How to complete this task
Print, exactly as given, each line of the data from the line containing "investițiilor străine. Fie" up to and including its last line.

(Stored items from a collection)
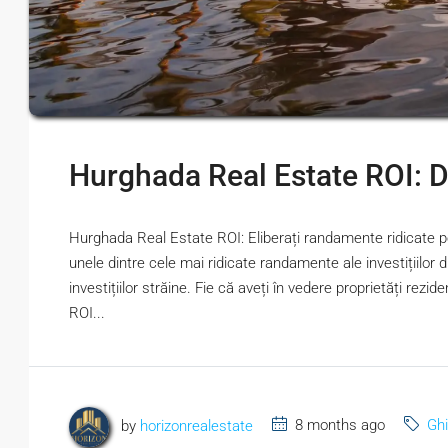
Hurghada Real Estate ROI: D
Hurghada Real Estate ROI: Eliberați randamente ridicate pe
unele dintre cele mai ridicate randamente ale investițiilor din
investițiilor străine. Fie că aveți în vedere proprietăți rezi
ROI...
by
horizonrealestate
8 months ago
Ghi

Response area
investițiilor străine. Fie că aveți în vedere proprietăți rezi
ROI...
by
horizonrealestate
8 months ago
Ghi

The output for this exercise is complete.